The anecdote is a fitting capstone for a book that begins, too, in Rhode Island with a description of the 1772 burning of the British customs schooner HMS Gaspee in Narragansett Bay — a smugglers' triumph still celebrated and reenacted near Providence, Andreas's "adopted hometown." From there, the author explores countless variations on what he defines as "bringing in or taking out from one jurisdiction to another without authorization": from the illicit transport of cotton to booze to Ecstasy to Cambodian children whose illegal adoptions are arranged by "baby broker[s]."

"Smuggling, it turns out, has been as much about building up the American state as about subverting it," he writes.

Andreas, interim director of Brown's Watson Institute for International Studies, will dive into the book's sprawling "pot to porn" subject during a salon at the Athenaeum this upcoming Friday. We caught a preview of his thoughts via email as he returned from a two-week European book tour.

Our conversation has been edited and condensed.

DOES BANNING THINGS — FROM PORNOGRAPHY TO ALCOHOL TO MARIJUANA — EVER WORK? Well, it worked in the case of banning the slave trade — but only when slavery itself was also abolished. In other words, demand was also targeted, not just the trade. But this success story is all too rare. All too often, prohibitions and bans not only don't work terribly well but have many perverse and unintended consequences.

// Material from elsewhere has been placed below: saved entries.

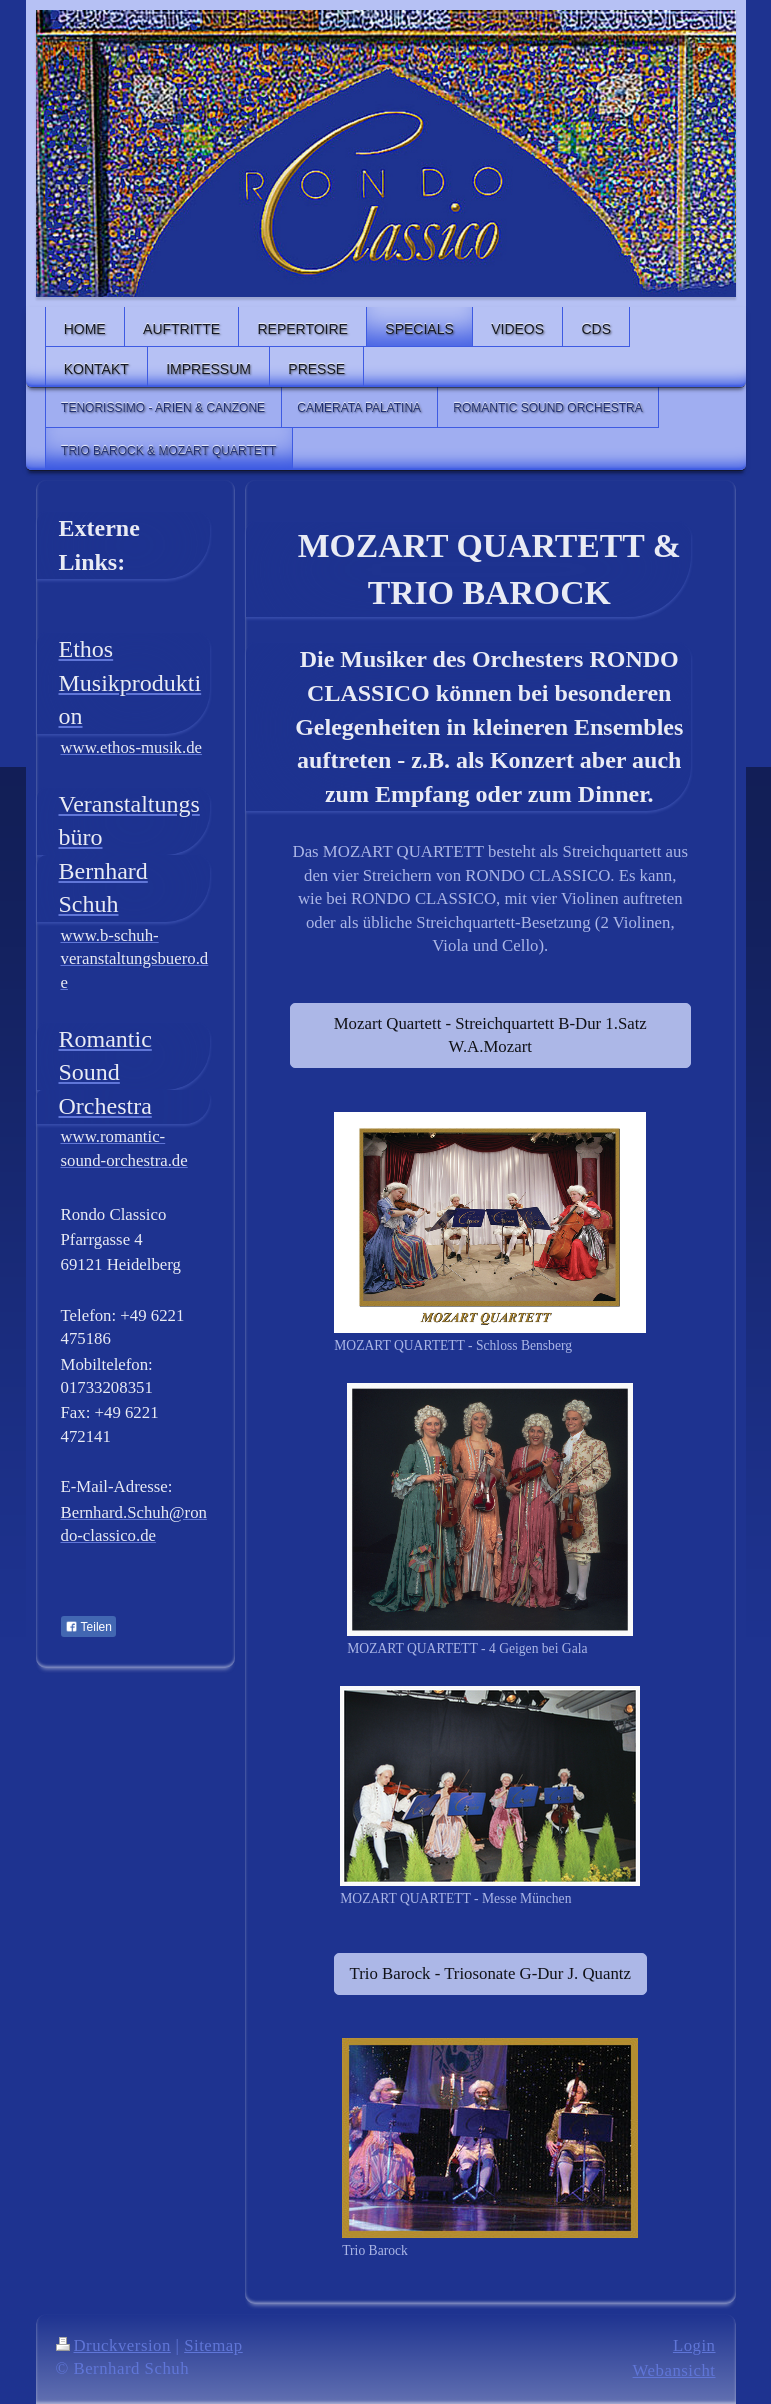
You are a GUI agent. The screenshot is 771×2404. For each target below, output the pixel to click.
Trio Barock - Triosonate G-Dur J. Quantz (490, 1973)
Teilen (88, 1627)
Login (694, 2345)
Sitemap (213, 2345)
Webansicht (674, 2370)
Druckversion (113, 2345)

YOUR BOOK POINTS OUT THAT THE US IS BOTH THE WORLD'S LEADING ANTI-SMUGGLING CRUSADER AND LEADING IMPORTER OF SMUGGLED GOODS AND LABOR. CAN EVERYDAY PEOPLE DO ANYTHING TO REDUCE THIS HYPOCRISY, OR IS IT SOMETHING ONLY LAWMAKERS AND LAW ENFORCERS CAN CHANGE? Well, the first step is to overcome the denial and at least recognize the full extent of the hypocrisy, past and present. All the fingerprinting outward has distracted and diverted attention away from our own complicity. One of the most obvious examples is the intellectual property theft debate, where American officials are essentially telling China and other countries "do as I say, not as I did." After all, the US was a hotbed of intellectual property theft in the 19th century, and early American industrialization depended on outright theft of British technologies.